On Sunday, Trump said he discussed the withdrawal with Erdogan before he made his surprise announcement last week.

Turkey has since vowed to take a leadership role in the fight against the Islamic State (IS) group in Syria. Overnight on Monday, a Turkish military convoy arrived at the border with Syria, with local media reporting that some vehicles had entered the country.

"The two leaders agreed to ensure coordination between their countries' military, diplomatic and other officials to avoid a power vacuum which could result following any abuse of the withdrawal and transition phase in Syria," the Turkish presidency said in a statement this weekend.

The US has for years supported the Kurdish-led Syrian Democratic Forces (SDF) in the fight against IS.

Washington's support for the SDF has been a point of contention in its relationship with Turkey, however. Ankara views the SDF as an offshoot of the Kurdistan Workers' Party (PKK), which it considers a terrorist group.

More US-Turkey meetings planned in January

On Monday, Kalin said the US withdrawal would not disrupt the fight against IS in Syria and would not allow the group to retake any territory in the country.

"As part of the global coalition to defeat [IS], we would like to express again that we will not allow such a thing to happen on Syrian soil, Iraqi soil or Turkish soil," said Kalin, adding that Turkey intends to increase its coordination with Russia in Syria.

Kalin said there would be further talks between the US and Turkey's foreign ministries and other departments, including a meeting planned in Washington on 8 January.

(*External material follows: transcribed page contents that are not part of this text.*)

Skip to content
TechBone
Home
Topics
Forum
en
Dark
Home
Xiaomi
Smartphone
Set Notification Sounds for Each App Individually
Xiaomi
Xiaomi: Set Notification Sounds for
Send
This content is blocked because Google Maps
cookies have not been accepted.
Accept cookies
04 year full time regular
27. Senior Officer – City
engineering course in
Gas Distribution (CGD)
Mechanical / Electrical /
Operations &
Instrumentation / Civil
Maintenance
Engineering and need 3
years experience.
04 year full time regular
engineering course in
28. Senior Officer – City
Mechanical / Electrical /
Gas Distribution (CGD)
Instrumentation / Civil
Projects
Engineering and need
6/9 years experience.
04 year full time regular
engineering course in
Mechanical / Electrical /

"There will be intensive traffic" between officials from the two countries, he said.

The fallout from Trump's announcement continued over the weekend, being met with anger and resentment from some observers, as well as key allies such as France.

"I deeply regret the decision" to pull out US troops, French President Emmanuel Macron said on Sunday.

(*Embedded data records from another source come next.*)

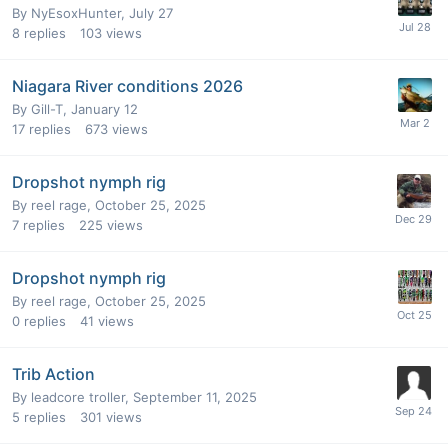
By
NyEsoxHunter
,
July 27
8
replies
103
views
Niagara River conditions 2026
By
Gill-T
,
January 12
17
replies
673
views
Dropshot nymph rig
By
reel rage
,
October 25, 2025
7
replies
225
views
Dropshot nymph rig
By
reel rage
,
October 25, 2025
0
replies
41
views
Trib Action
By
leadcore troller
,
September 11, 2025
5
replies
301
views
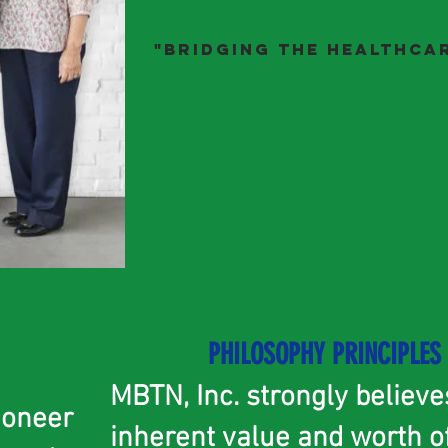
"Bridging the HeALthcar
PHILOSOPHY
PRINCIPLES
MBTN, Inc. strongly believe
ioneer
inherent value and worth o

US Defence Secretary James Mattis resigned late last week over the withdrawal, saying he was stepping down to allow Trump to have a defence chief whose views align more closely with his own.

Trump administration officials have said the president was annoyed by Mattis's resignation letter, which included an implicit criticism of his disregard for allies.

Despite the falling out, the Pentagon said on Monday that Mattis authorised Trump's withdrawal of US forces from Syria.